How can I get st.text_area to output a properly formatted URL?

Hello,

I am trying to pass a url or list of urls to Firecrawl for scraping using st.text_area, but I am getting the following error message (full traceback at the bottom:

HTTPError: Unexpected error during scrape URL: Status code 400. Bad Request - [{'code': 'custom', 'message': 'URL must have a valid top-level domain or be a valid path', 'path': ['url']}]

The relevant code (as the app is not deployed) is:

urls = []
        urls_input = (st.text_area("Input one or more urls separated by commas"))
        for url in urls_input:
            urls.append(url)

If I simply code in a url list and pass that to the Firecrawl loader it works just fine so I know that’s not the issue.

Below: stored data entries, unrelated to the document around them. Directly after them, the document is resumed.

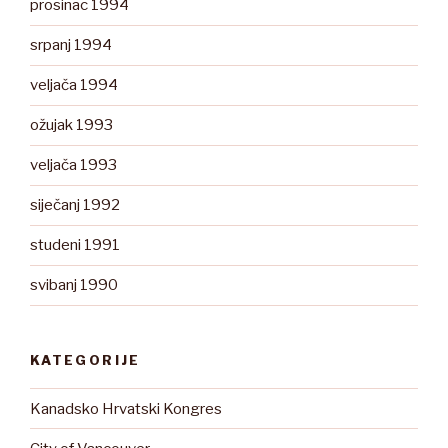
prosinac 1994
srpanj 1994
veljača 1994
ožujak 1993
veljača 1993
siječanj 1992
studeni 1991
svibanj 1990
KATEGORIJE
Kanadsko Hrvatski Kongres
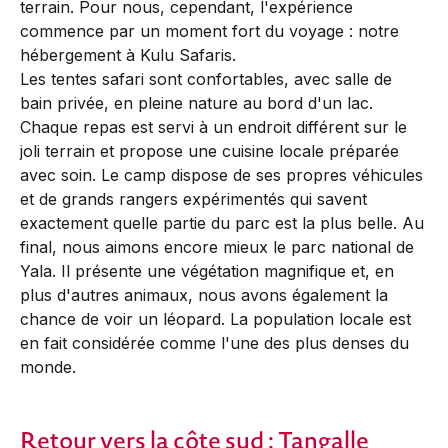
terrain. Pour nous, cependant, l'expérience
commence par un moment fort du voyage : notre
hébergement à Kulu Safaris.
Les tentes safari sont confortables, avec salle de
bain privée, en pleine nature au bord d'un lac.
Chaque repas est servi à un endroit différent sur le
joli terrain et propose une cuisine locale préparée
avec soin. Le camp dispose de ses propres véhicules
et de grands rangers expérimentés qui savent
exactement quelle partie du parc est la plus belle. Au
final, nous aimons encore mieux le parc national de
Yala. Il présente une végétation magnifique et, en
plus d'autres animaux, nous avons également la
chance de voir un léopard. La population locale est
en fait considérée comme l'une des plus denses du
monde.
Retour vers la côte sud : Tangalle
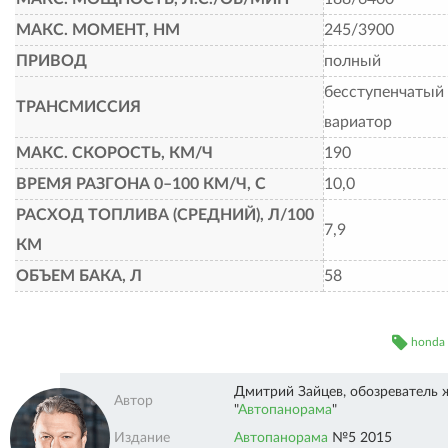
МАКС. МОМЕНТ, НМ
245/3900
ПРИВОД
полный
бесступенчатый
ТРАНСМИССИЯ
вариатор
МАКС. СКОРОСТЬ, КМ/Ч
190
ВРЕМЯ РАЗГОНА 0–100 КМ/Ч, С
10,0
РАСХОД ТОПЛИВА (СРЕДНИЙ), Л/100
7,9
КМ
ОБЪЕМ БАКА, Л
58
honda
Дмитрий Зайцев, обозреватель 
Автор
"
Автопанорама
"
Автопанорама"" />
Издание
Автопанорама
№5 2015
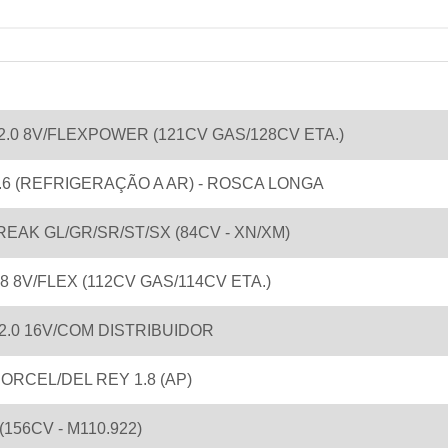
.0 8V/FLEXPOWER (121CV GAS/128CV ETA.)
1.6 (REFRIGERAÇÃO A AR) - ROSCA LONGA
BREAK GL/GR/SR/ST/SX (84CV - XN/XM)
8 8V/FLEX (112CV GAS/114CV ETA.)
2.0 16V/COM DISTRIBUIDOR
ORCEL/DEL REY 1.8 (AP)
 (156CV - M110.922)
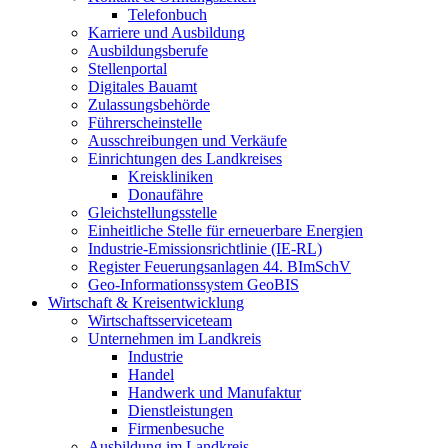
Telefonbuch
Karriere und Ausbildung
Ausbildungsberufe
Stellenportal
Digitales Bauamt
Zulassungsbehörde
Führerscheinstelle
Ausschreibungen und Verkäufe
Einrichtungen des Landkreises
Kreiskliniken
Donaufähre
Gleichstellungsstelle
Einheitliche Stelle für erneuerbare Energien
Industrie-Emissionsrichtlinie (IE-RL)
Register Feuerungsanlagen 44. BImSchV
Geo-Informationssystem GeoBIS
Wirtschaft & Kreisentwicklung
Wirtschaftsserviceteam
Unternehmen im Landkreis
Industrie
Handel
Handwerk und Manufaktur
Dienstleistungen
Firmenbesuche
Ausbildung im Landkreis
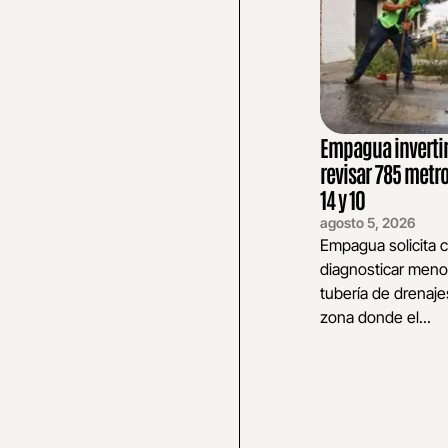
Empagua invertir
revisar 785 metr
14 y 10
agosto 5, 2026
Empagua solicita c
diagnosticar meno
tubería de drenaje
zona donde el...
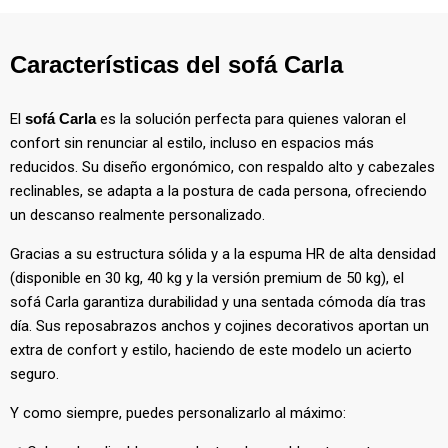
Características del sofá Carla
El
sofá Carla
es la solución perfecta para quienes valoran el
confort sin renunciar al estilo, incluso en espacios más
reducidos. Su diseño ergonómico, con respaldo alto y cabezales
reclinables, se adapta a la postura de cada persona, ofreciendo
un descanso realmente personalizado.
Gracias a su estructura sólida y a la espuma HR de alta densidad
(disponible en 30 kg, 40 kg y la versión premium de 50 kg), el
sofá Carla garantiza durabilidad y una sentada cómoda día tras
día. Sus reposabrazos anchos y cojines decorativos aportan un
extra de confort y estilo, haciendo de este modelo un acierto
seguro.
Y como siempre, puedes personalizarlo al máximo:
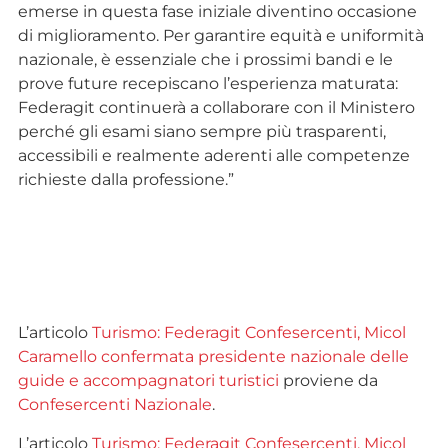
emerse in questa fase iniziale diventino occasione
di miglioramento. Per garantire equità e uniformità
nazionale, è essenziale che i prossimi bandi e le
prove future recepiscano l’esperienza maturata:
Federagit continuerà a collaborare con il Ministero
perché gli esami siano sempre più trasparenti,
accessibili e realmente aderenti alle competenze
richieste dalla professione.”
L’articolo
Turismo: Federagit Confesercenti, Micol
Caramello confermata presidente nazionale delle
guide e accompagnatori turistici
proviene da
Confesercenti Nazionale
.
L’articolo
Turismo: Federagit Confesercenti, Micol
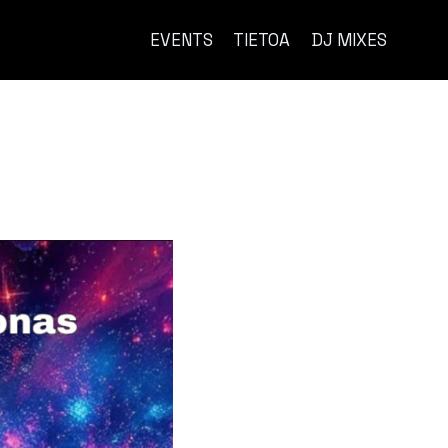
EVENTS
TIETOA
DJ MIXES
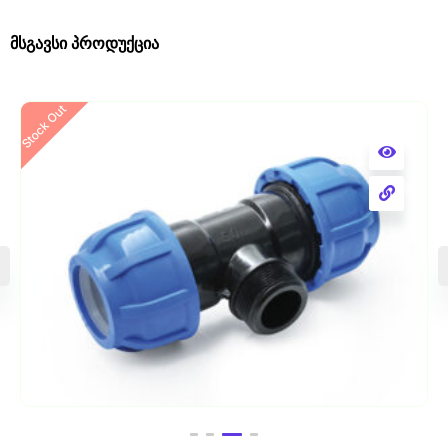
მსგავსი პროდუქცია
Stock Out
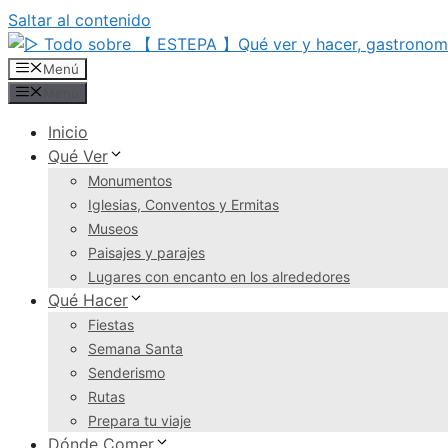
Saltar al contenido
Menú
Menú
Inicio
Qué Ver
Monumentos
Iglesias, Conventos y Ermitas
Museos
Paisajes y parajes
Lugares con encanto en los alrededores
Qué Hacer
Fiestas
Semana Santa
Senderismo
Rutas
Prepara tu viaje
Dónde Comer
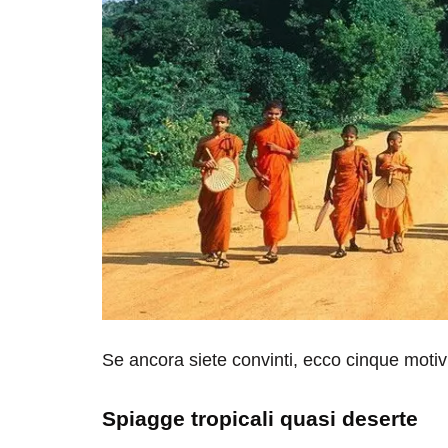
Se ancora siete convinti, ecco cinque motivi
Spiagge tropicali quasi deserte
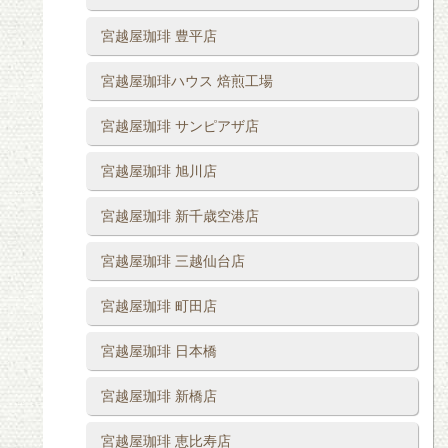
宮越屋珈琲 豊平店
宮越屋珈琲ハウス 焙煎工場
宮越屋珈琲 サンピアザ店
宮越屋珈琲 旭川店
宮越屋珈琲 新千歳空港店
宮越屋珈琲 三越仙台店
宮越屋珈琲 町田店
宮越屋珈琲 日本橋
宮越屋珈琲 新橋店
宮越屋珈琲 恵比寿店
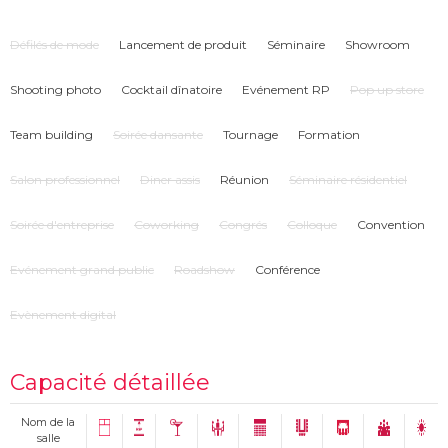
Défilés de mode
Lancement de produit
Séminaire
Showroom
Shooting photo
Cocktail dînatoire
Evénement RP
Pop up store
Team building
Soirée dansante
Tournage
Formation
Salon professionnel
Diner assis
Réunion
Séminaire résidentiel
Soirée d'entreprise
Coworking
Congrés
Colloque
Convention
Evénement grand public
Roadshow
Conférence
Evènement digital
Capacité détaillée
Nom de la
salle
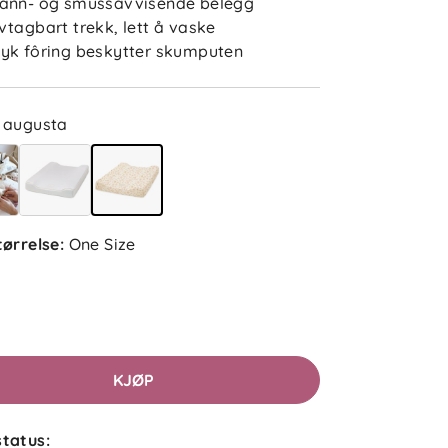
ann- og smussavvisende belegg
vtagbart trekk, lett å vaske
yk fôring beskytter skumputen
augusta
tørrelse
:
One Size
KJØP
tatus:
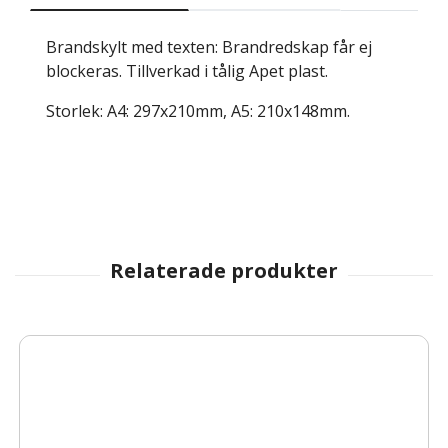
Brandskylt med texten: Brandredskap får ej
blockeras. Tillverkad i tålig Apet plast.
Storlek: A4: 297x210mm, A5: 210x148mm.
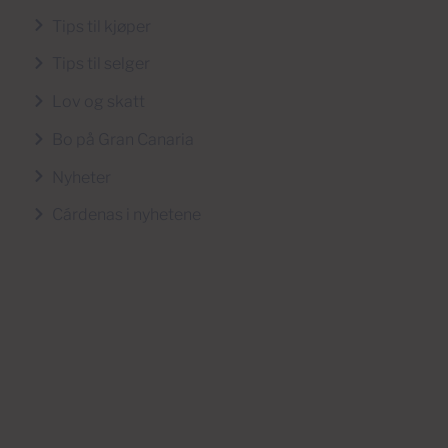
Tips til kjøper
Tips til selger
Lov og skatt
Bo på Gran Canaria
Nyheter
Cárdenas i nyhetene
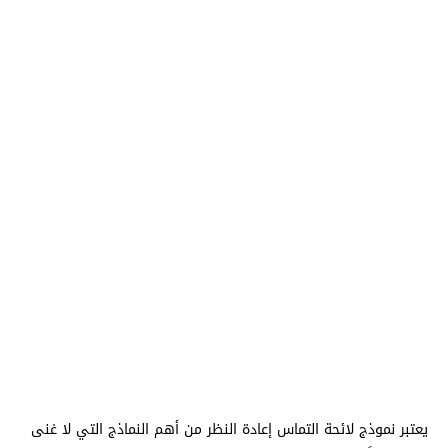
يعتبر نموذج لائحة التماس إعادة النظر من أهم النماذج التي لا غنى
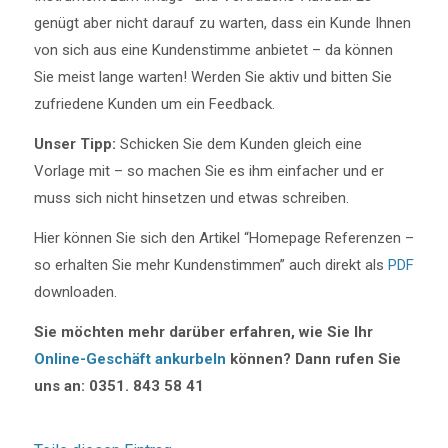
genügt aber nicht darauf zu warten, dass ein Kunde Ihnen
von sich aus eine Kundenstimme anbietet – da können
Sie meist lange warten! Werden Sie aktiv und bitten Sie
zufriedene Kunden um ein Feedback.
Unser Tipp:
Schicken Sie dem Kunden gleich eine
Vorlage mit – so machen Sie es ihm einfacher und er
muss sich nicht hinsetzen und etwas schreiben.
Hier können Sie sich den Artikel “Homepage Referenzen –
so erhalten Sie mehr Kundenstimmen” auch direkt als
PDF
downloaden.
Sie möchten mehr darüber erfahren, wie Sie Ihr
Online-Geschäft ankurbeln
können? Dann rufen Sie
uns an: 0351. 843 58 41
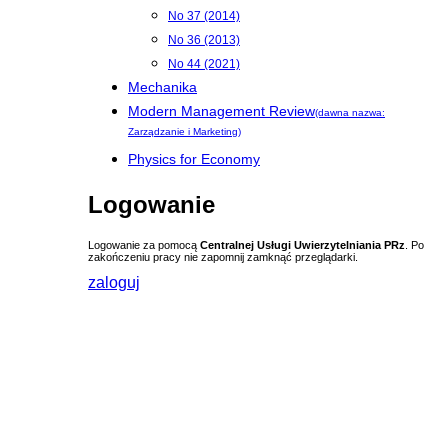
No 37 (2014)
No 36 (2013)
No 44 (2021)
Mechanika
Modern Management Review
(dawna nazwa:
Zarządzanie i Marketing)
Physics for Economy
Logowanie
Logowanie za pomocą
Centralnej Usługi Uwierzytelniania PRz
. Po
zakończeniu pracy nie zapomnij zamknąć przeglądarki.
zaloguj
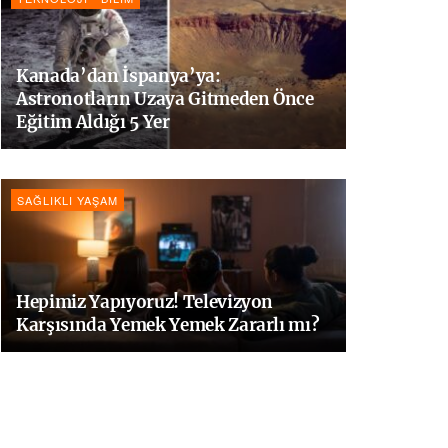
Kanada’dan İspanya’ya:
Astronotların Uzaya Gitmeden Önce
Eğitim Aldığı 5 Yer
SAĞLIKLI YAŞAM
Hepimiz Yapıyoruz! Televizyon
Karşısında Yemek Yemek Zararlı mı?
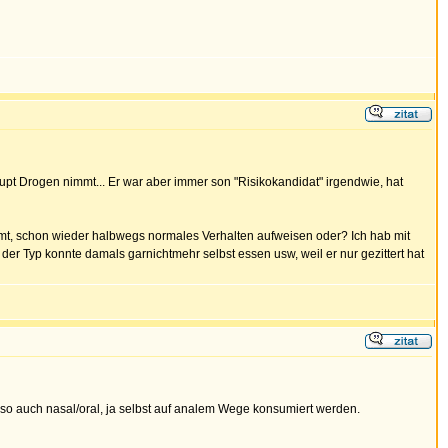
haupt Drogen nimmt... Er war aber immer son "Risikokandidat" irgendwie, hat
immt, schon wieder halbwegs normales Verhalten aufweisen oder? Ich hab mit
er Typ konnte damals garnichtmehr selbst essen usw, weil er nur gezittert hat
lso auch nasal/oral, ja selbst auf analem Wege konsumiert werden.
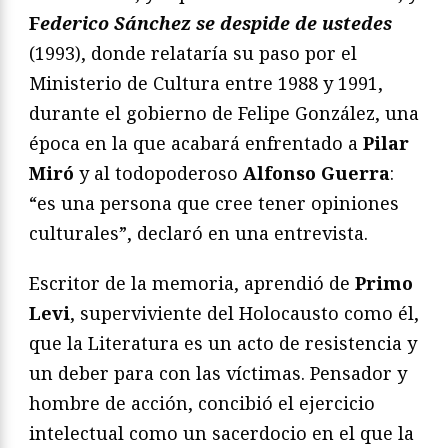
F
ederico Sánchez se despide de ustedes
(1993), donde relataría su paso por el
Ministerio de Cultura entre 1988 y 1991,
durante el gobierno de Felipe González, una
época en la que acabará enfrentado a
Pilar
Miró
y al todopoderoso
Alfonso Guerra
:
“es una persona que cree tener opiniones
culturales”, declaró en una entrevista.
Escritor de la memoria, aprendió de
Primo
Levi
, superviviente del Holocausto como él,
que la Literatura es un acto de resistencia y
un deber para con las víctimas. Pensador y
hombre de acción, concibió el ejercicio
intelectual como un sacerdocio en el que la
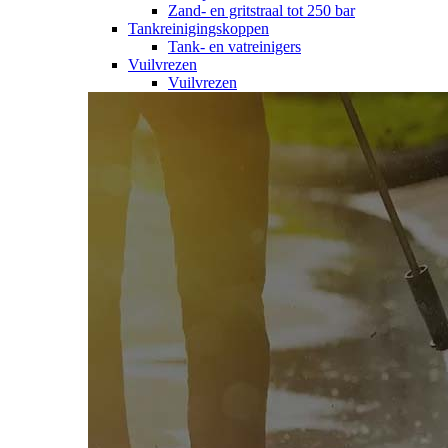
Zand- en gritstraal tot 250 bar
Tankreinigingskoppen
Tank- en vatreinigers
Vuilvrezen
Vuilvrezen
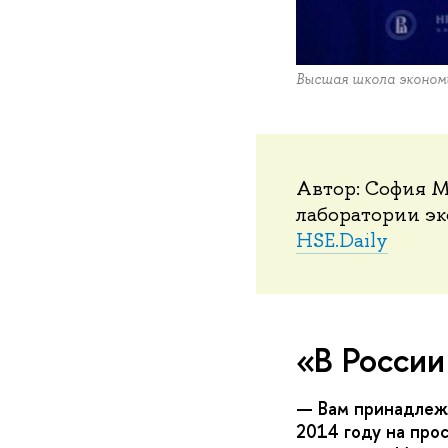
Высшая школа эконом
Автор: София М
лаборатории э
HSE.Daily
«В России
— Вам принадлежи
2014 году на про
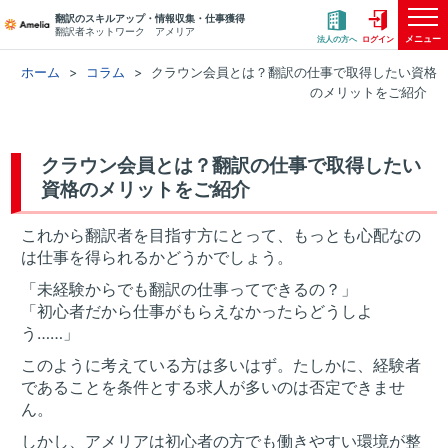
翻訳のスキルアップ・情報収集・仕事獲得
翻訳者ネットワーク アメリア
メニュー
法人の方へ
ログイン
ホーム
コラム
クラウン会員とは？翻訳の仕事で取得したい資格
のメリットをご紹介
クラウン会員とは？翻訳の仕事で取得したい
資格のメリットをご紹介
これから翻訳者を目指す方にとって、もっとも心配なの
は仕事を得られるかどうかでしょう。
「未経験からでも翻訳の仕事ってできるの？」
「初心者だから仕事がもらえなかったらどうしよ
う……」
このように考えている方は多いはず。たしかに、経験者
であることを条件とする求人が多いのは否定できませ
ん。
しかし、アメリアは初心者の方でも働きやすい環境が整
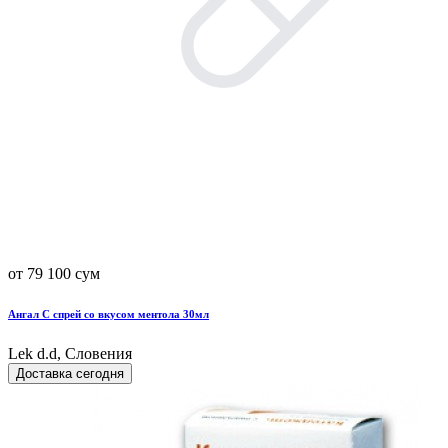
от 79 100 сум
Ангал С спрей со вкусом ментола 30мл
Lek d.d, Словения
Доставка сегодня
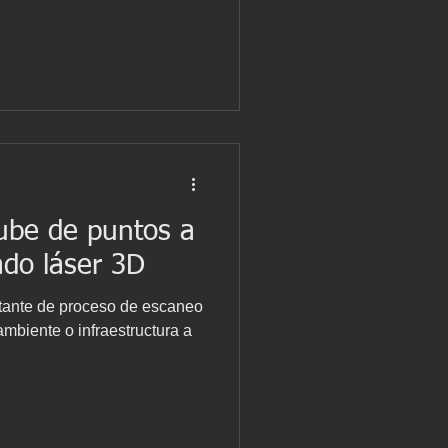
 no visibles en los planos y
neo 3D de edificios
l, Granville Diseñada en
lo románico-bizantino,
 finales del siglo XIX por el
neux: 66,66 m por
ube de puntos a
ado láser 3D
ltante de proceso de escaneo
 ambiente o infraestructura a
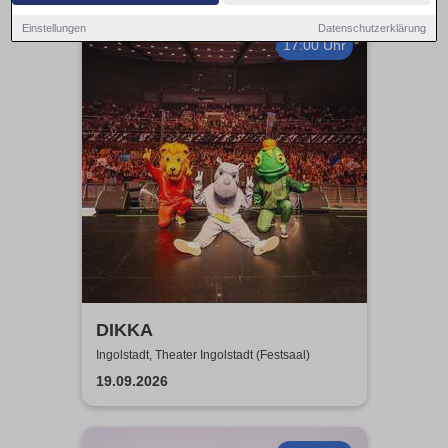
Einstellungen
Datenschutzerklärung
17:00 Uhr
DIKKA
Ingolstadt, Theater Ingolstadt (Festsaal)
19.09.2026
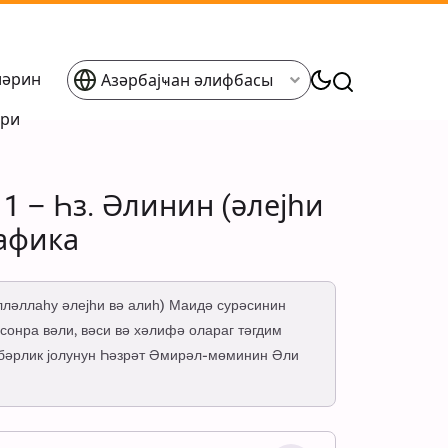
ләрин
Азәрбајҹан әлифбасы
әри
1 – Һз. Әлинин (әлејһи
рафика
лләллаһу әлејһи вә алиһ) Маидә сурәсинин
сонра вәли, вәси вә хәлифә олараг тәгдим
әһбәрлик јолунун Һәзрәт Әмирәл-мөминин Әли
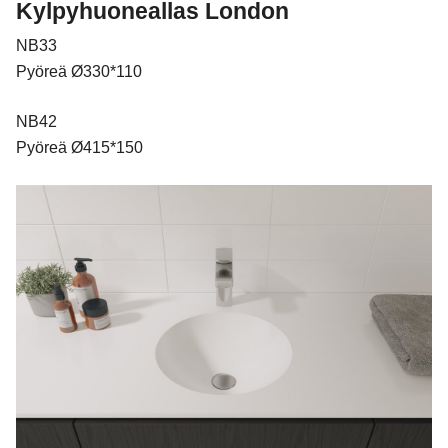
Kylpyhuoneallas London
NB33
Pyöreä Ø330*110
NB42
Pyöreä Ø415*150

What type of object does the st.text_area create, and what format is it in?

Any help is greatly appreciated!

Traceback:

File “/Users/mottzerella/Documents/Coding_Practice/ztm_milestone_projects/heart_disease_project/QA_LLM_APP/.conda/lib/python3.11/site-packages/streamlit/runtime/scriptrunner/exec_code.py”, line 88, in exec_func_with_error_handling
result = func()
^^^^^^
File “/Users/mottzerella/Documents/Coding_Practice/ztm_milestone_projects/heart_disease_project/QA_LLM_APP/.conda/lib/python3.11/site-packages/streamlit/runtime/scriptrunner/script_runner.py”, line 590, in code_to_exec
exec(code, module.dict)
File “/Users/mottzerella/Documents/Coding_Practice/ztm_milestone_projects/heart_disease_project/QA_LLM_APP/Project - Streamlit Front-End for Question-Answering App/QA_LLM_Pinecone.py”, line 263, in
chunks = website_search(urls, chunk_size = chunk_size)
^^^^^^^^^^^^^^^^^^^^^^^^^^^^^^^^^^^^^^^^^^^^^
File “/Users/mottzerella/Documents/Coding_Practice/ztm_milestone_projects/heart_disease_project/QA_LLM_APP/Project - Streamlit Front-End for Question-Answering App/QA_LLM_Pinecone.py”, line 63, in website_search
data = [FireCrawlLoader(api_key = ‘fc-33e3a9fcc4564af789ba05632267159e’,
^^^^^^^^^^^^^^^^^^^^^^^^^^^^^^^^^^^^^^^^^^^^^^^^^^^^^^^^^^^^^^^^^
File “/Users/mottzerella/Documents/Coding_Practice/ztm_milestone_projects/heart_disease_project/QA_LLM_APP/Project - Streamlit Front-End for Question-Answering App/QA_LLM_Pinecone.py”, line 66, in
).load() for url in urls]
^^^^^^
File “/Users/mottzerella/Documents/Coding_Practice/ztm_milestone_projects/heart_disease_project/QA_LLM_APP/.conda/lib/python3.11/site-packages/langchain_core/document_loaders/base.py”, line 30, in load
return list(self.lazy_load())
^^^^^^^^^^^^^^^^^^^^^^
File “/Users/mottzerella/Documents/Coding_Practice/ztm_milestone_projects/heart_disease_project/QA_LLM_APP/.conda/lib/python3.11/site-packages/langchain_community/document_loaders/firecrawl.py”, line 110, in lazy_load
firecrawl_docs = [self.firecrawl.scrape_url(self.url, params=self.params)]
^^^^^^^^^^^^^^^^^^^^^^^^^^^^^^^^^^^^^^^^^^^^^^^^^^^^^^^
File “/Users/mottzerella/Documents/Coding_Practice/ztm_milestone_projects/heart_disease_project/QA_LLM_APP/.conda/lib/python3.11/site-packages/firecrawl/firecrawl.py”, line 88, in scrape_url
self._handle_error(response, ‘scrape URL’)
File “/Users/mottzerella/Documents/Coding_Practice/ztm_milestone_projects/heart_disease_project/QA_LLM_APP/.conda/lib/python3.11/site-packages/firecrawl/firecrawl.py”, line 391, in _handle_error
raise requests.exceptions.HTTPError(message, response=response)

It returns a string or None (see st.text_area - Streamlit Docs).

Iterating over that string means getting each character individually. You probably meant to split that string first based on the commas.

This topic was automatically closed 180 days after the last reply. New replies are no longer allowed.